L’utilisation d’ânes comme animaux de protection du bétail est un développement assez récent aux États-Unis, mais les ânes ont assumé des rôles similaires dans le monde entier depuis des années. Amy McLean, scientifique équine et conférencière à UC Davis, a étudié l’utilisation des ânes dans plus de 20 pays. Elle a été témoin de l’utilisation informelle d’ânes de garde dans toute l’Europe, en Amérique centrale et du Sud, et dans certaines régions d’Afrique. Pour les agriculteurs en déplacement, les ânes ont une double fonction, celle d’animal de bât et de gardien. « On a tendance à voir cela, en particulier dans les communautés pastorales d’Europe où il y a beaucoup de production ovine. Souvent, ils placent même les petits agneaux dans des porteurs sur les ânes. »

Lors d’un déplacement vers de nouveaux pâturages, cet âne donne un coup de main à un agneau. Ferdinando Piezzi/Alamy

Alors, pourquoi l’âne est-il souvent considéré comme guère plus que la cible de blagues, une espèce envahissante ou une nuisance pour la NASA ? Peut-être que son entêtement a été pris pour de la stupidité. « Ils sont en fait très intelligents », dit Meyers, « bien plus intelligents qu’un cheval – et je ne dis pas cela uniquement parce que je suis un homme à ânes ». Il note que si les autres animaux ont historiquement été formés par des systèmes de récompense et de punition, les ânes sont un peu différents. « Il doit le faire par la confiance, et pour le faire. »

Et, une fois que vous avez la confiance d’un âne, vous avez probablement affaire à un animal étonnamment doux. Lors d’un récent voyage de reconnaissance dans la Vallée de la Mort, Meyers a repéré un âne sauvage en train de grignoter de l’herbe avec en toile de fond un magnifique ciel californien.
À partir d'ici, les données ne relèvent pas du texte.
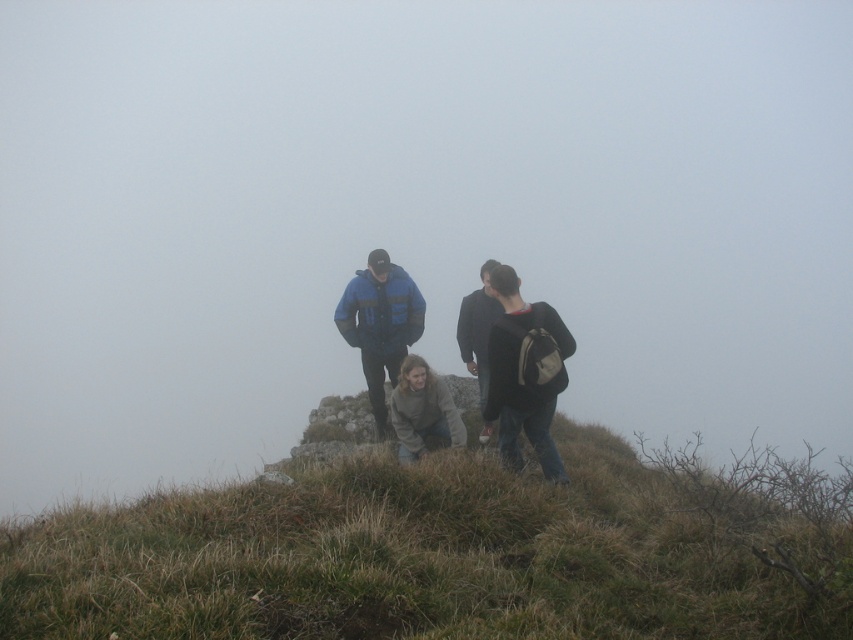 Question: Which point is farther to the camera?

Choices:
 (A) green grassy hillside at center
 (B) dark gray sweater at center
 (C) dark gray backpack at center

Answer: (B)

Question: Which object is the closest to the light brown sweater at center?

Choices:
 (A) dark gray backpack at center
 (B) green grassy hillside at center

Answer: (A)

Question: Considering the relative positions of green grassy hillside at center and dark gray backpack at center in the image provided, where is green grassy hillside at center located with respect to dark gray backpack at center?

Choices:
 (A) left
 (B) right

Answer: (A)

Question: Where is dark gray backpack at center located in relation to dark gray sweater at center in the image?

Choices:
 (A) left
 (B) right

Answer: (B)

Question: Among these objects, which one is nearest to the camera?

Choices:
 (A) light brown sweater at center
 (B) dark gray sweater at center

Answer: (A)

Question: Can you confirm if light brown sweater at center is wider than dark gray sweater at center?

Choices:
 (A) yes
 (B) no

Answer: (A) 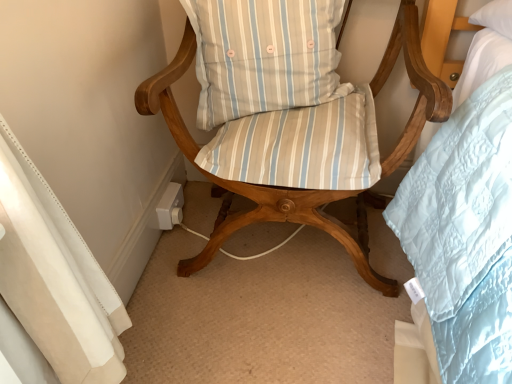 Question: Should I look upward or downward to see light blue striped cushion at center?

Choices:
 (A) down
 (B) up

Answer: (B)

Question: Is light blue striped cushion at center further to the viewer compared to wooden chair with striped cushions at center?

Choices:
 (A) yes
 (B) no

Answer: (A)

Question: From the image's perspective, would you say light blue striped cushion at center is shown under wooden chair with striped cushions at center?

Choices:
 (A) no
 (B) yes

Answer: (A)

Question: Could you tell me if light blue striped cushion at center is facing wooden chair with striped cushions at center?

Choices:
 (A) yes
 (B) no

Answer: (A)

Question: Is light blue striped cushion at center far from wooden chair with striped cushions at center?

Choices:
 (A) no
 (B) yes

Answer: (A)

Question: Does light blue striped cushion at center have a lesser width compared to wooden chair with striped cushions at center?

Choices:
 (A) no
 (B) yes

Answer: (B)

Question: Considering the relative sizes of light blue striped cushion at center and wooden chair with striped cushions at center in the image provided, is light blue striped cushion at center bigger than wooden chair with striped cushions at center?

Choices:
 (A) yes
 (B) no

Answer: (B)

Question: Considering the relative sizes of wooden chair with striped cushions at center and light blue striped cushion at center in the image provided, is wooden chair with striped cushions at center taller than light blue striped cushion at center?

Choices:
 (A) no
 (B) yes

Answer: (B)

Question: From a real-world perspective, is wooden chair with striped cushions at center beneath light blue striped cushion at center?

Choices:
 (A) yes
 (B) no

Answer: (A)

Question: Considering the relative sizes of wooden chair with striped cushions at center and light blue striped cushion at center in the image provided, is wooden chair with striped cushions at center bigger than light blue striped cushion at center?

Choices:
 (A) yes
 (B) no

Answer: (A)

Question: Is wooden chair with striped cushions at center smaller than light blue striped cushion at center?

Choices:
 (A) no
 (B) yes

Answer: (A)

Question: From the image's perspective, is wooden chair with striped cushions at center below light blue striped cushion at center?

Choices:
 (A) no
 (B) yes

Answer: (B)

Question: Is wooden chair with striped cushions at center beside light blue striped cushion at center?

Choices:
 (A) no
 (B) yes

Answer: (B)

Question: Looking at the image, does wooden chair with striped cushions at center seem bigger or smaller compared to light blue striped cushion at center?

Choices:
 (A) small
 (B) big

Answer: (B) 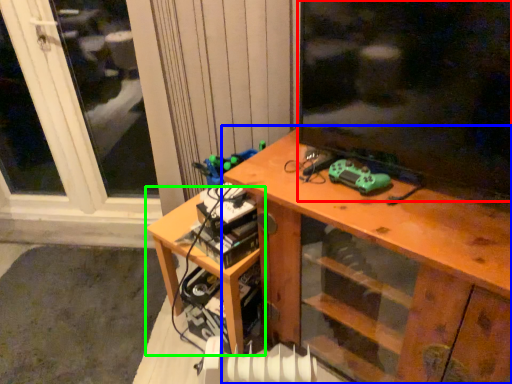 Question: Which object is the closest to the window screen (highlighted by a red box)? Choose among these: desk (highlighted by a blue box) or table (highlighted by a green box).

Choices:
 (A) desk
 (B) table

Answer: (A) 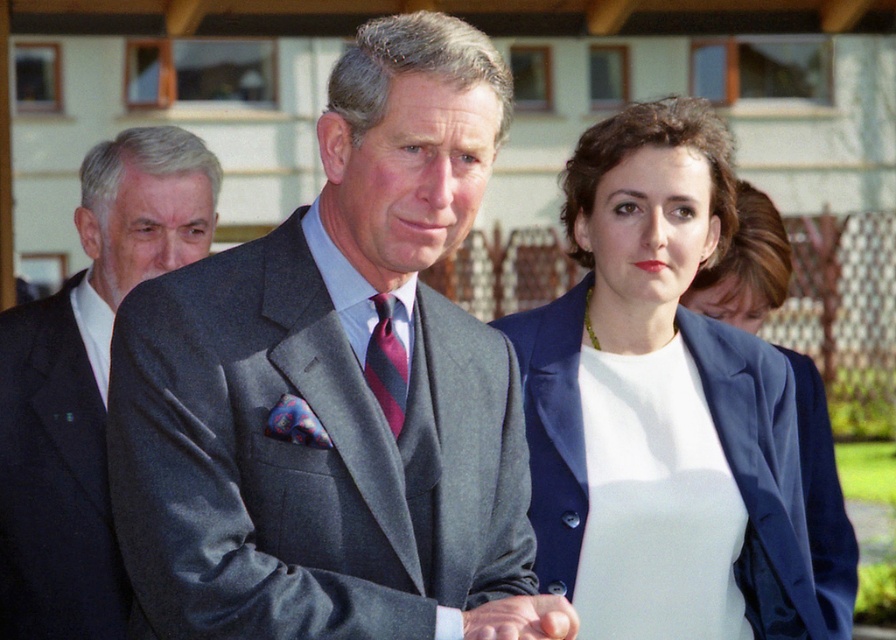 Between gray wool suit at center and smooth skin hand at center, which one is positioned lower?

Positioned lower is smooth skin hand at center.

Measure the distance between gray wool suit at center and smooth skin hand at center.

gray wool suit at center and smooth skin hand at center are 39.36 centimeters apart from each other.

Locate an element on the screen. gray wool suit at center is located at coordinates (332, 384).

Locate an element on the screen. This screenshot has height=640, width=896. gray wool suit at center is located at coordinates (332, 384).

Does satin blue blazer at center have a lesser height compared to smooth skin hand at center?

No.

Is satin blue blazer at center above smooth skin hand at center?

Correct, satin blue blazer at center is located above smooth skin hand at center.

Identify the location of satin blue blazer at center. (659, 404).

Who is positioned more to the left, white matte dress at center or navy blue fabric suit at right?

From the viewer's perspective, white matte dress at center appears more on the left side.

Measure the distance between white matte dress at center and camera.

white matte dress at center is 19.30 feet from camera.

Image resolution: width=896 pixels, height=640 pixels. Find the location of `white matte dress at center`. white matte dress at center is located at coordinates (655, 502). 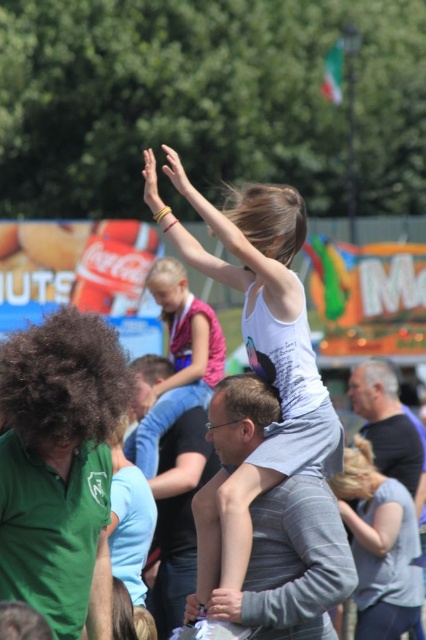 Question: Which object is the closest to the dark gray shirt at upper right?

Choices:
 (A) white matte tank top at center
 (B) gray striped shirt at center

Answer: (A)

Question: Which of these objects is positioned closest to the green matte shirt at left?

Choices:
 (A) gray striped shirt at center
 (B) light blue fabric shirt at center
 (C) white matte tank top at center
 (D) pink fabric dress at upper center

Answer: (C)

Question: Is gray striped shirt at center to the right of light blue fabric shirt at center from the viewer's perspective?

Choices:
 (A) yes
 (B) no

Answer: (B)

Question: Which point is farther from the camera taking this photo?

Choices:
 (A) (250, 580)
 (B) (57, 483)
 (C) (164, 257)

Answer: (C)

Question: Can you confirm if green matte shirt at left is bigger than pink fabric dress at upper center?

Choices:
 (A) no
 (B) yes

Answer: (A)

Question: Does white matte tank top at center come behind pink fabric dress at upper center?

Abasourdi par ce spectacle, il s’est accroupi avec son appareil photo pour prendre à la fois l’âne et le soleil levant qui s’étend derrière lui. Surpris par le bruit, l’âne a chargé à pleine puissance sur lui.

Bien sûr, ce n’était pas le premier rodéo de Meyers avec des burros ébranlés. « J’ai attendu qu’il soit droit sur moi, et je me suis juste levé, et j’ai en quelque sorte décollé ses sabots avant du sol avec mon épaule », se souvient-il. « Il s’est figé, et après quelques minutes, il a glissé vers le bas et est resté là, à me regarder. Nous sommes alors devenus les meilleurs amis du monde ». Meyers a passé son bras autour du burro, et les deux se sont embrassés comme de vieux copains pendant assez longtemps pour prendre une photo encore meilleure. Un simple coup d’œil à la photographie de Meyers et de son ami à fourrure suffit à prouver qu’en fin de compte, ces créatures sont en effet un peu comme les gros chiens – juste un peu plus complexes, un peu plus envahissantes, potentiellement combatives et, jusqu’à présent, loin d’être aussi adoptables.

Meyers et son nouveau compagnon partagent un moment dans la Vallée de la Mort. Photo courtoisie de Mark Meyers

« Mon objectif n’est pas d’éradiquer complètement les burros sauvages », dit Meyers. « Je fais ça pour vivre, et j’ai encore la chair de poule quand j’en vois un. Mais lorsqu’ils ne sont pas gérés, et qu’ils deviennent une nuisance – c’est à ce moment-là que des décisions irréfléchies sont prises et que de mauvaises choses se produisent. »

Pour sauver ces « gros chiens » équins, ils ne doivent pas nécessairement devenir le meilleur ami de l’homme. Mais au moins, avec un peu de gestion, et beaucoup d’entraînement, ils peuvent être plus largement perçus comme quelque chose qui va au-delà de la simple interférence.